Structuring a CPU so it just does addition, and doesn't get board or frustrated and deliberately tamper with the numbers is utterly trivial.

Arranging a social structure where people add numbers and are actually incentivised to get the answer right, not so easy. Especially if the numbers they are adding control something the workers care about.

I think this misunderstands my purpose a little bit.

My point isn't that we should try to solve the problem of how to run a business smoothly. My point is that if you have a plan to create alignment in AI of some kind, it is probably valuable to ask how that plan would work if you applied it to a corporation.

Creating a CPU that doesn't lie about addition is easy, but most ML algorithms will make mistakes outside of their training distribution, and thinking of ML subcomponents as human employees is an intuition pump for how or whether your alignment plan might interact.

Modelling an AI as a group of humans is just asking for an anthropomorphized and probably wrong answer. The human brain easily anthropomorphizes by default, thats a force you have to actively work against, not encourage. 

Humans have failure modes like getting bored of doing the same thing over and over again, and stopping paying attention. AI's can overfit the training data and produce useless predictions in practice. 

Another way of seeing this is to consider two different AI designs, maybe systems with 2 different nonlinearity functions, or network sizes or whatever.

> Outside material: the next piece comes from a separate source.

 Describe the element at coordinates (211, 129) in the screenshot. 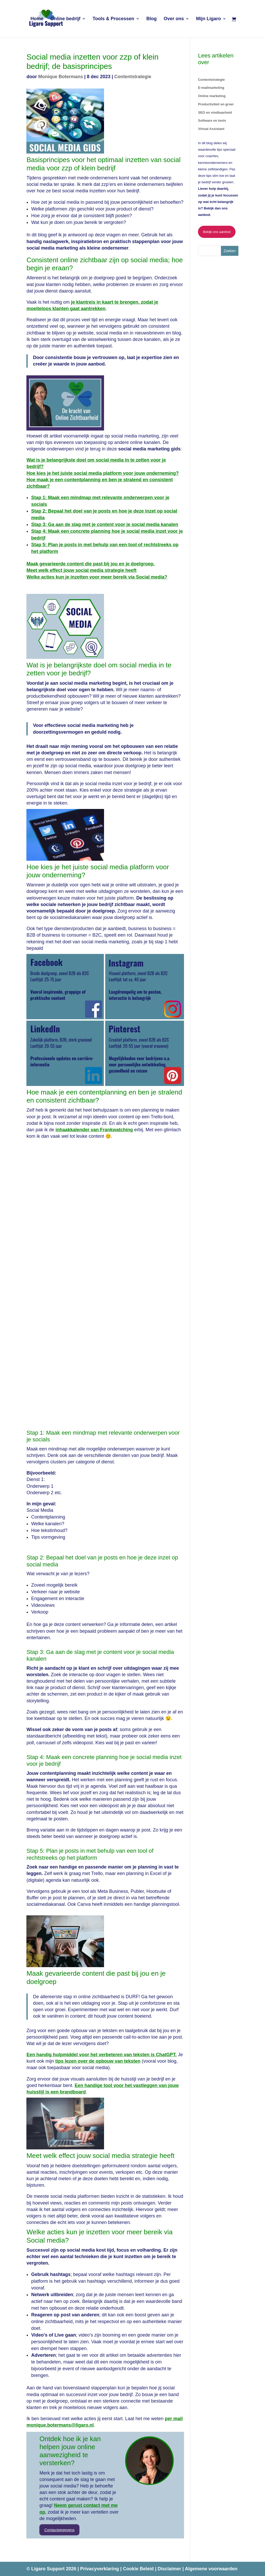

I see `Virtual Assistant` at that location.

These two algorithms will often do different things. If the algorithms get "approximated" into the same arrangement of humans, the human based prediction must be wrong for at least one of the algorithms.

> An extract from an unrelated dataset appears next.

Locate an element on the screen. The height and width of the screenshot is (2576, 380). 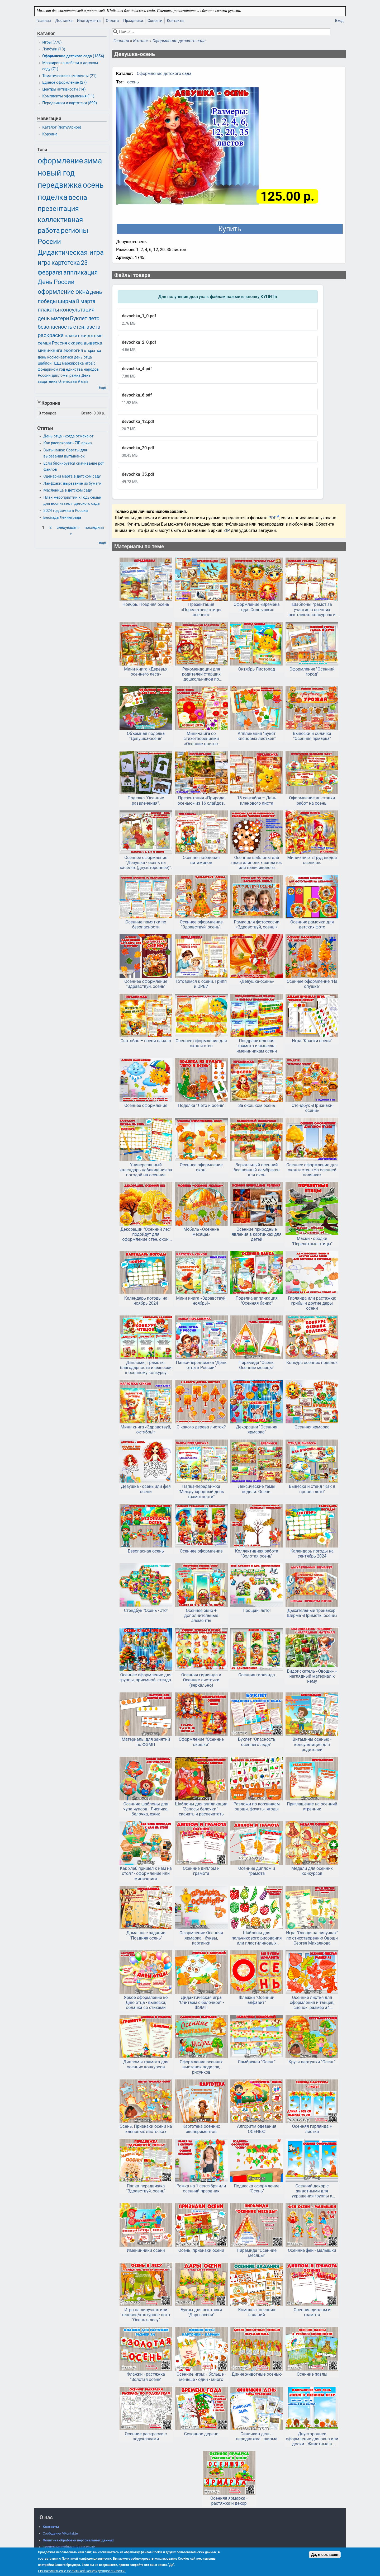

The exception for this is approaches like IDA, which use AI's trained to imitate humans, so will probably actually be quite human like.

Take an example of an aligned AI system, and describe what the corresponding arrangement of humans would even be. Say take a satificer agent with an impact penalty. This is an agent that gets 1 reward if the reward button is pressed at least once, and is penalised in proportion to the difference between the real world and the hypothetical where it did nothing.How many people does this AI correspond to, and how are the people arranged into a coorporation?

I think you're misunderstanding my analogy.

I'm not trying to claim that if you can solve the (much harder and more general problem of) AGI alignment, then it should be able to solve the (simpler specific case of) corporate incentives.

It's true that many AGI architectures have no clear analogy to corporations, and if you are using something like a satisficer model with no black-box subagents, this isn't going to be a useful lens.

But many practical AI schema have black-box submodules, and some formulations like mesa-optimization or supervised amplification-distillation explicitly highlight problems with black box subagents.

I claim that an employee that destroys documentation so that they become irreplaceable to a company is a misaligned mesa-optimizer. Then I further claim that this suggests:

  • Company structures contain existing research on misaligned subagents. It's probably worth doing a literature review to see if some of those structures have insights that can be translated.
  • Given a schema for aligning sub-agents of an AGI, either the schema should also work on aligning employees at a company or there should be a clear reason it breaks down
    • if the analogy applies, one could test the alignment schema by actually running such a company, which is a natural experiment that isn't safely accessible for AI projects. This doesn't prove that the schema is safe, but I would expect aspects of the problem to be easier to understand via natural experiment than via doing math on a whiteboard.

Company structures contain existing research on misaligned subagents. It's probably worth doing a literature review to see if some of those structures have insights that can be translated.

"Principal-agent problem" seems like a relevant keyword.

Also, how does nature solve this problem? How are genes aligned with the cell as a whole, cells with the multicellular organism, ants with the anthill?

Though I suspect that most (all?) solutions would be ethically and legally unacceptable for humans. They would translate as "if the company fails, all employees are executed" and similar.